On December 20th, Apple released a technical preview of Safari 46, which will enable Service workers in Safari on Mac by default. Yes, Safari now supports Service workers, and PWA is not far off.
In fact, on July 14, 2017, Apple Safari team started the development of Service Worker.
Here I’ll briefly take a look at what’s been updated in Safari 46 preview and test the new version’s SUPPORT for PWA. Finally, I will introduce PWA and recommend some related technical articles.
Safari 46 Preview updates Service Worker related content
- Service workers are supported by default
- Self.registration can be accessed inside the Service Worker
- Self.skipwaiting can be handled inside the Service Worker
- Clients.get () and clients.getall () are implemented
- Support container.register() and registration.unregister() in Service workers
- IndexedDB and Web Sockets are enabled in the Service Worker
- Support the container in the Service Worker. GetRegistration () and container getRegistrations ()
- Support in the Service Worker serviceWorker. PostMessage () and serviceWorkerRegistration update ()
Testing Safari support
Test site: ispwaready.toxicjohann.com/
Safari 46 (11.1) Technical preview
Safari 11.0.1 version
Google Chrome 63.0.3239.84
Download a preview version of Safari to try it out
Developer.apple.com/safari/down…
About the PWA
What is PWA?
PWA, which stands for Progressive Web Apps, is an exciting innovation in front end technology. PWA combines a number of technologies to make your Web app behave like a Native mobile app.
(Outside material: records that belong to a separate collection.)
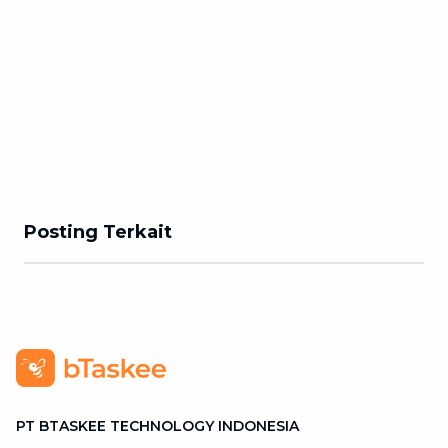
Posting Terkait
PT BTASKEE TECHNOLOGY INDONESIA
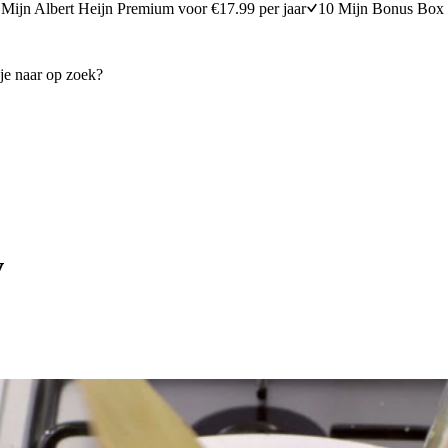
Mijn Albert Heijn Premium voor €17.99 per jaar
10 Mijn Bonus Box 
v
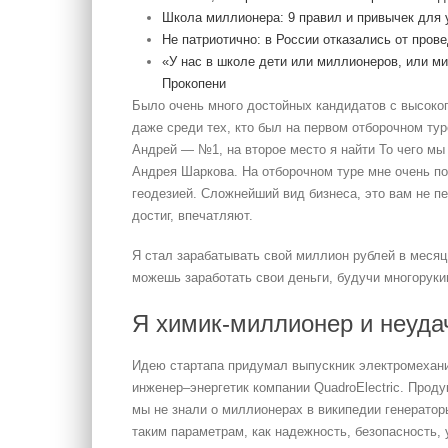
Школа миллионера: 9 правил и привычек для 
Не патриотично: в России отказались от пров
«У нас в школе дети или миллионеров, или м
Прокопени
Было очень много достойных кандидатов с высок
даже среди тех, кто был на первом отборочном ту
Андрей — №1, на второе место я найти То чего мы 
Андрея Шаркова. На отборочном туре мне очень по
геодезией. Сложнейший вид бизнеса, это вам не пе
достиг, впечатляют.
Я стал зарабатывать свой миллион рублей в месяц 
можешь заработать свои деньги, будучи многоруки
Я химик-миллионер и неуда
Идею стартапа придумал выпускник электромехани
инженер–энергетик компании QuadroElectric. Проду
мы не знали о миллионерах в википедии генератор
таким параметрам, как надежность, безопасность, 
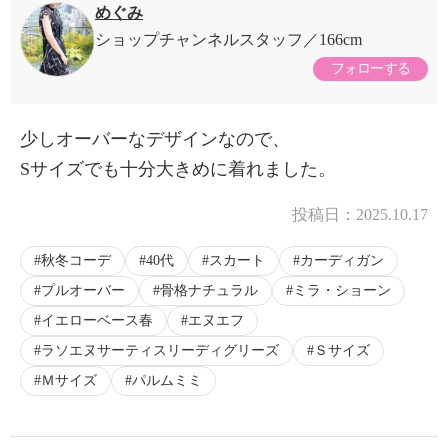
めぐみ
ショップチャンネルスタッフ
166cm
フォローする
少しオーバーなデザインなので、
Sサイズでも十分大きめに着れました。
投稿日：
2025.10.17
秋冬コーデ
40代
スカート
カーディガン
プルオーバー
骨格ナチュラル
ミラ・ショーン
イエローベース春
エヌエフ
ラソエヌサーティスリーディグリーズ
Ｓサイズ
Ｍサイズ
パルムミミ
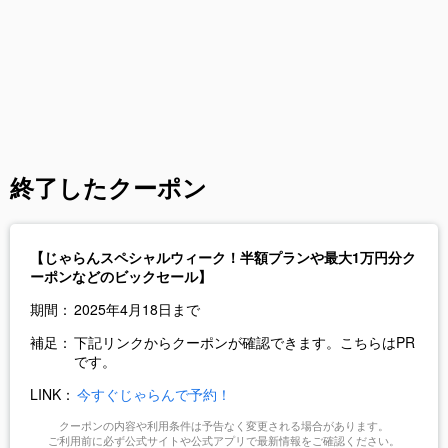
終了したクーポン
【じゃらんスペシャルウィーク！半額プランや最大1万円分ク
ーポンなどのビックセール】
期間：
2025年4月18日まで
補足：
下記リンクからクーポンが確認できます。こちらはPR
です。
LINK：
今すぐじゃらんで予約！
クーポンの内容や利用条件は予告なく変更される場合があります。
ご利用前に必ず公式サイトや公式アプリで最新情報をご確認ください。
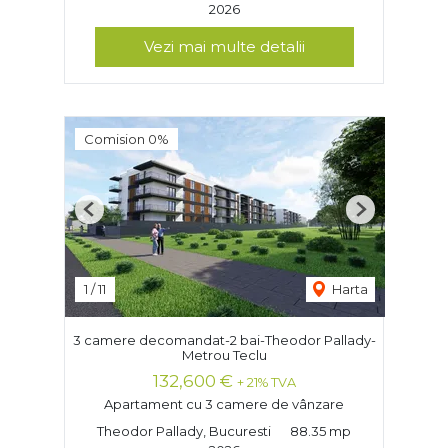
2026
Vezi mai multe detalii
Comision 0%
Previous
Next
1
/
11
Harta
3 camere decomandat-2 bai-Theodor Pallady-
Metrou Teclu
132,600 €
+ 21% TVA
Apartament cu 3 camere de vânzare
Theodor Pallady, Bucuresti
88.35 mp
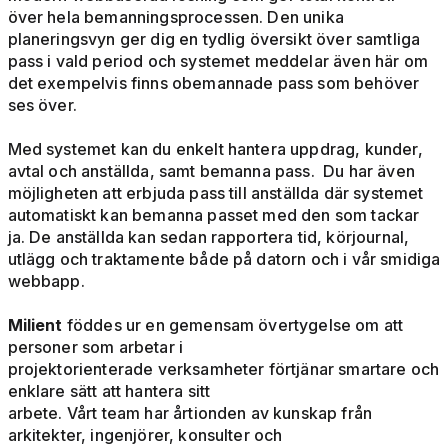
över hela bemanningsprocessen. Den unika
planeringsvyn ger dig en tydlig översikt över samtliga
pass i vald period och systemet meddelar även här om
det exempelvis finns obemannade pass som behöver
ses över.
Med systemet kan du enkelt hantera uppdrag, kunder,
avtal och anställda, samt bemanna pass. Du har även
möjligheten att erbjuda pass till anställda där systemet
automatiskt kan bemanna passet med den som tackar
ja. De anställda kan sedan rapportera tid, körjournal,
utlägg och traktamente både på datorn och i vår smidiga
webbapp.
Milient
föddes ur en gemensam övertygelse om att
personer som arbetar i
projektorienterade verksamheter förtjänar smartare och
enklare sätt att hantera sitt
arbete. Vårt team har årtionden av kunskap från
arkitekter, ingenjörer, konsulter och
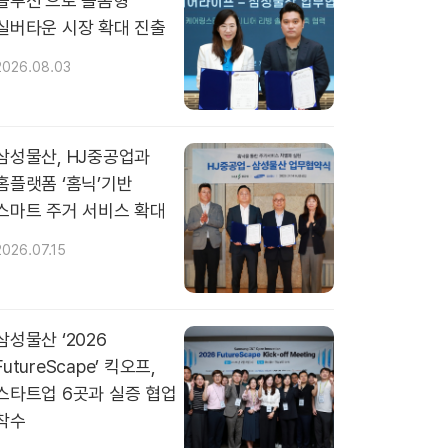
솔루션’으로 돌봄형
실버타운 시장 확대 진출
2026.08.03
삼성물산, HJ중공업과
홈플랫폼 ‘홈닉’기반
스마트 주거 서비스 확대
2026.07.15
삼성물산 ‘2026
FutureScape’ 킥오프,
스타트업 6곳과 실증 협업
착수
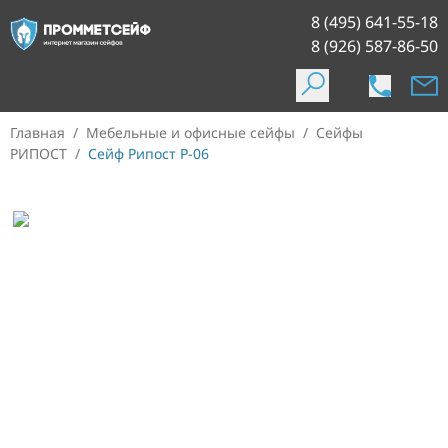
8 (495) 641-55-18
8 (926) 587-86-50
Главная
/
Мебельные и офисные сейфы
/
Сейфы
РИПОСТ
/
Сейф Рипост Р-06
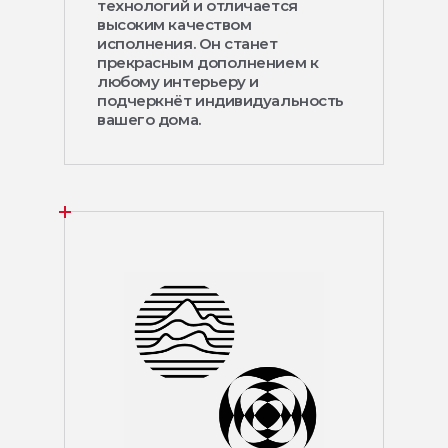
технологий и отличается
высоким качеством
исполнения. Он станет
прекрасным дополнением к
любому интерьеру и
подчеркнёт индивидуальность
вашего дома.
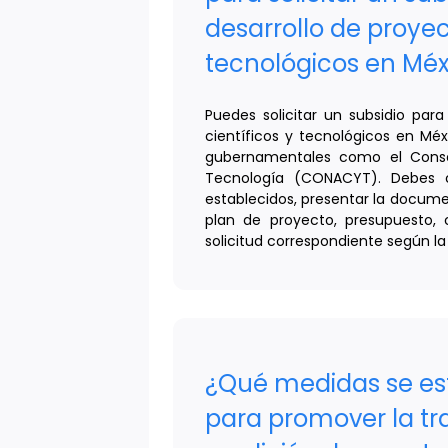
desarrollo de proyec
tecnológicos en Méx
Puedes solicitar un subsidio para
científicos y tecnológicos en Mé
gubernamentales como el Conse
Tecnología (CONACYT). Debes cu
establecidos, presentar la docum
plan de proyecto, presupuesto, 
solicitud correspondiente según la
¿Qué medidas se e
para promover la tr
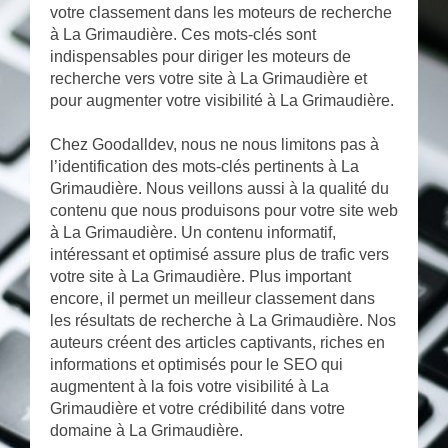
votre classement dans les moteurs de recherche
à La Grimaudière. Ces mots-clés sont
indispensables pour diriger les moteurs de
recherche vers votre site à La Grimaudière et
pour augmenter votre visibilité à La Grimaudière.
Chez Goodalldev, nous ne nous limitons pas à
l’identification des mots-clés pertinents à La
Grimaudière. Nous veillons aussi à la qualité du
contenu que nous produisons pour votre site web
à La Grimaudière. Un contenu informatif,
intéressant et optimisé assure plus de trafic vers
votre site à La Grimaudière. Plus important
encore, il permet un meilleur classement dans
les résultats de recherche à La Grimaudière. Nos
auteurs créent des articles captivants, riches en
informations et optimisés pour le SEO qui
augmentent à la fois votre visibilité à La
Grimaudière et votre crédibilité dans votre
domaine à La Grimaudière.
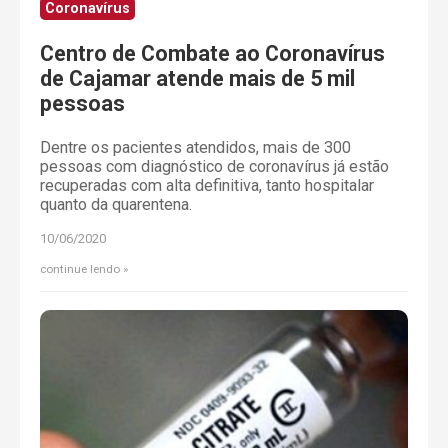
Coronavírus
Centro de Combate ao Coronavírus
de Cajamar atende mais de 5 mil
pessoas
Dentre os pacientes atendidos, mais de 300
pessoas com diagnóstico de coronavírus já estão
recuperadas com alta definitiva, tanto hospitalar
quanto da quarentena.
10/06/2020
continue lendo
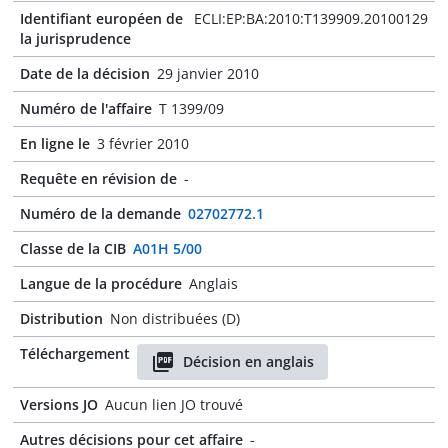
Identifiant européen de
ECLI:EP:BA:2010:T139909.20100129
la jurisprudence
Date de la décision
29 janvier 2010
Numéro de l'affaire
T 1399/09
En ligne le
3 février 2010
Requête en révision de
-
Numéro de la demande
02702772.1
Classe de la CIB
A01H 5/00
Langue de la procédure
Anglais
Distribution
Non distribuées (D)
Téléchargement
Décision en anglais
Versions JO
Aucun lien JO trouvé
Autres décisions pour cet affaire
-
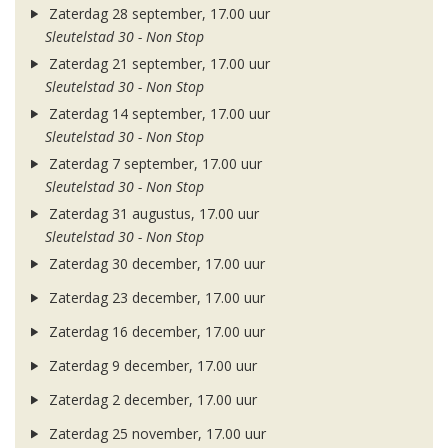
Zaterdag 28 september, 17.00 uur
Sleutelstad 30 - Non Stop
Zaterdag 21 september, 17.00 uur
Sleutelstad 30 - Non Stop
Zaterdag 14 september, 17.00 uur
Sleutelstad 30 - Non Stop
Zaterdag 7 september, 17.00 uur
Sleutelstad 30 - Non Stop
Zaterdag 31 augustus, 17.00 uur
Sleutelstad 30 - Non Stop
Zaterdag 30 december, 17.00 uur
Zaterdag 23 december, 17.00 uur
Zaterdag 16 december, 17.00 uur
Zaterdag 9 december, 17.00 uur
Zaterdag 2 december, 17.00 uur
Zaterdag 25 november, 17.00 uur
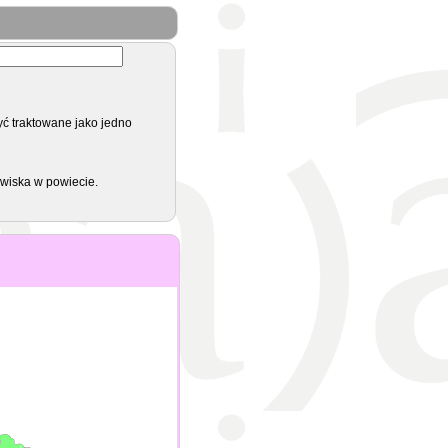
yć traktowane jako jedno
zwiska w powiecie.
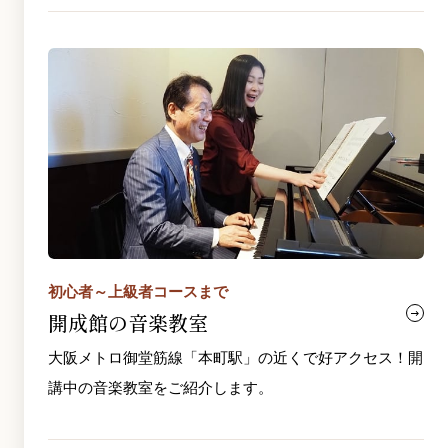
初心者～上級者コースまで
開成館の音楽教室
大阪メトロ御堂筋線「本町駅」の近くで好アクセス！開
講中の音楽教室をご紹介します。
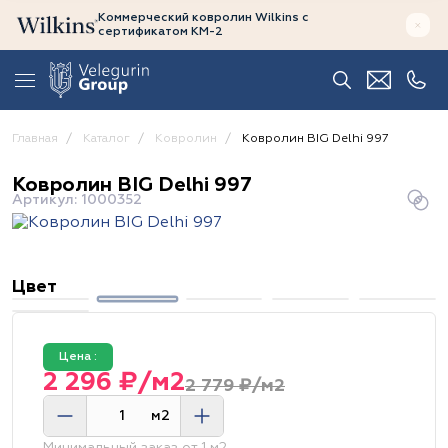
Коммерческий ковролин Wilkins
с
сертификатом
КМ-2
Главная
Каталог
Ковролин
Ковролин BIG Delhi 997
Ковролин BIG Delhi 997
Артикул: 1000352
Цвет
Цена :
2 296 ₽/м2
2 779 ₽/м2
м2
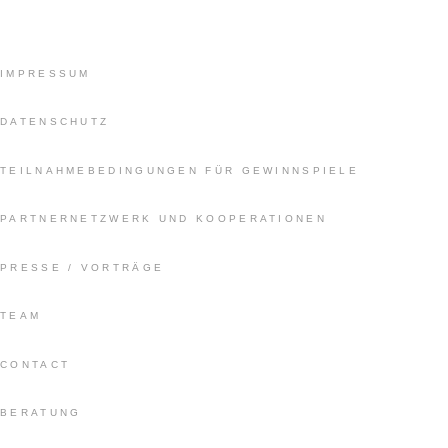
IMPRESSUM
DATENSCHUTZ
TEILNAHMEBEDINGUNGEN FÜR GEWINNSPIELE
PARTNERNETZWERK UND KOOPERATIONEN
PRESSE / VORTRÄGE
TEAM
CONTACT
BERATUNG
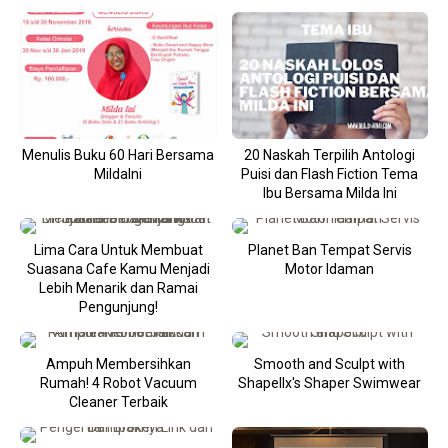
Menulis Buku 60 Hari Bersama
20 Naskah Terpilih Antologi
MildaIni
Puisi dan Flash Fiction Tema
Ibu Bersama Milda Ini
Lima Cara Untuk Membuat
Planet Ban Tempat Servis
Suasana Cafe Kamu Menjadi
Motor Idaman
Lebih Menarik dan Ramai
Pengunjung!
Ampuh Membersihkan
Smooth and Sculpt with
Rumah! 4 Robot Vacuum
Shapellx's Shaper Swimwear
Cleaner Terbaik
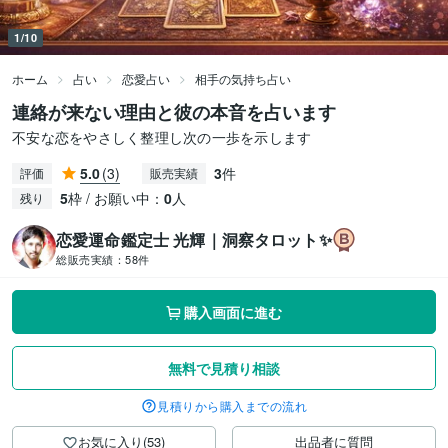
1/10
ホーム
占い
恋愛占い
相手の気持ち占い
連絡が来ない理由と彼の本音を占います
不安な恋をやさしく整理し次の一歩を示します
5.0
(3)
3
件
評価
販売実績
5
枠 / お願い中：
0
人
残り
恋愛運命鑑定士 光輝｜洞察タロット✨️
総販売実績：
58件
購入画面に進む
無料で見積り相談
見積りから購入までの流れ
お気に入り(53)
出品者に質問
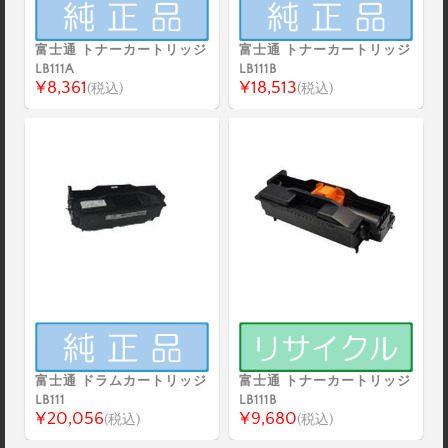
富士通 トナーカートリッジ
富士通 トナーカートリッジ
LB111A
LB111B
¥8,361
¥18,513
(税込)
(税込)
富士通 ドラムカートリッジ
富士通 トナーカートリッジ
LB111
LB111B
¥20,056
¥9,680
(税込)
(税込)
What are the features of PWA?
Service Worker, Web App Manifest, Web Push, Credential Management API are currently fully supported only by Chrome.
PWA related articles
- Transform your website into a PWA
- PWA Workbox Cache strategy analysis
- The first PWA Chinese book
- Make a PWA offline web application using the Service Worker
- Introduce progressive Web Apps (Offline) – Part 1
- Introduce progressive Web Apps (Instant Loading) – Part 2
- Introduce progressive Web Apps (Push notifications) – Part 3
Outlook for PWA
However, there is no news of Service Worker support in Safari on iOS, but it is exciting enough that Safari on Mac supports Service Worker, and Apple is gradually moving towards PWA.
By the way, the hard Edge browser already has Service Worker enabled by default in the Windows Insider Preview.
Being an iOS developer has something to say
No words, iOS development 💊, to turn the front end.